■ Work item
Transcribe the listing below exactly, leaving out each image.

*** Opening of Provided material ***

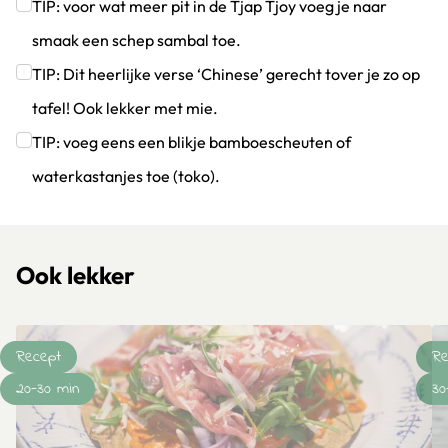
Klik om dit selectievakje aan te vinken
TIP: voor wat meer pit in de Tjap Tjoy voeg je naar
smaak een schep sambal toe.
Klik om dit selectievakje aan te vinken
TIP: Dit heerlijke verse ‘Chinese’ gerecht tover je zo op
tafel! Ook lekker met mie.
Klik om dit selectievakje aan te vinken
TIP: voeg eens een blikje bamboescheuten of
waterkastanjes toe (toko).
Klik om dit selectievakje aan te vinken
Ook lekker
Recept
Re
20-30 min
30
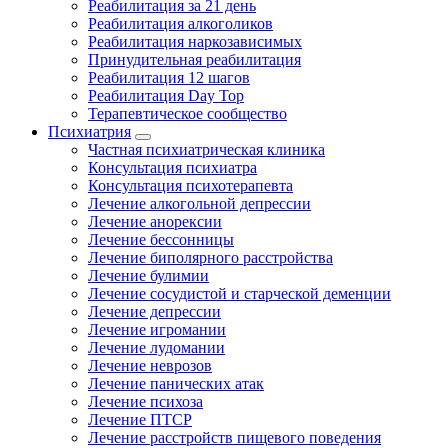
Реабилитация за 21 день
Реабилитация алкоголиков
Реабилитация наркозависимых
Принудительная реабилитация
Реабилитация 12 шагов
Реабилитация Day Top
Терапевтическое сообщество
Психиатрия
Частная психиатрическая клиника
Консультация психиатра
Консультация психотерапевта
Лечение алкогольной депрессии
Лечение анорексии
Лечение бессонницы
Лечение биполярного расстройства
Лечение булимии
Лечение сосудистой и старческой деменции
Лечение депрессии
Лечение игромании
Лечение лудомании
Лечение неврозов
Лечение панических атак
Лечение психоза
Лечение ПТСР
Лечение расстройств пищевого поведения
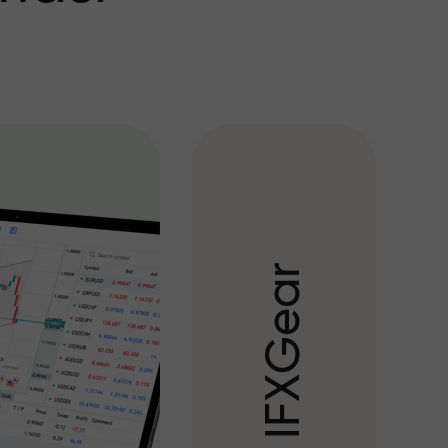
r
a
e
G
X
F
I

*** Close of Provided material ***

■ Finished task
Klik om dit selectievakje aan te vinken
TIP: voor wat meer pit in de Tjap Tjoy voeg je naar
smaak een schep sambal toe.
Klik om dit selectievakje aan te vinken
TIP: Dit heerlijke verse ‘Chinese’ gerecht tover je zo op
tafel! Ook lekker met mie.
Klik om dit selectievakje aan te vinken
TIP: voeg eens een blikje bamboescheuten of
waterkastanjes toe (toko).
Klik om dit selectievakje aan te vinken
Ook lekker
Recept
Re
20-30 min
30
Реабилитация за 21 день
Реабилитация алкоголиков
Реабилитация наркозависимых
Принудительная реабилитация
Реабилитация 12 шагов
Реабилитация Day Top
Терапевтическое сообщество
Психиатрия
Частная психиатрическая клиника
Консультация психиатра
Консультация психотерапевта
Лечение алкогольной депрессии
Лечение анорексии
Лечение бессонницы
Лечение биполярного расстройства
Лечение булимии
Лечение сосудистой и старческой деменции
Лечение депрессии
Лечение игромании
Лечение лудомании
Лечение неврозов
Лечение панических атак
Лечение психоза
Лечение ПТСР
Лечение расстройств пищевого поведения
r
a
e
G
X
F
I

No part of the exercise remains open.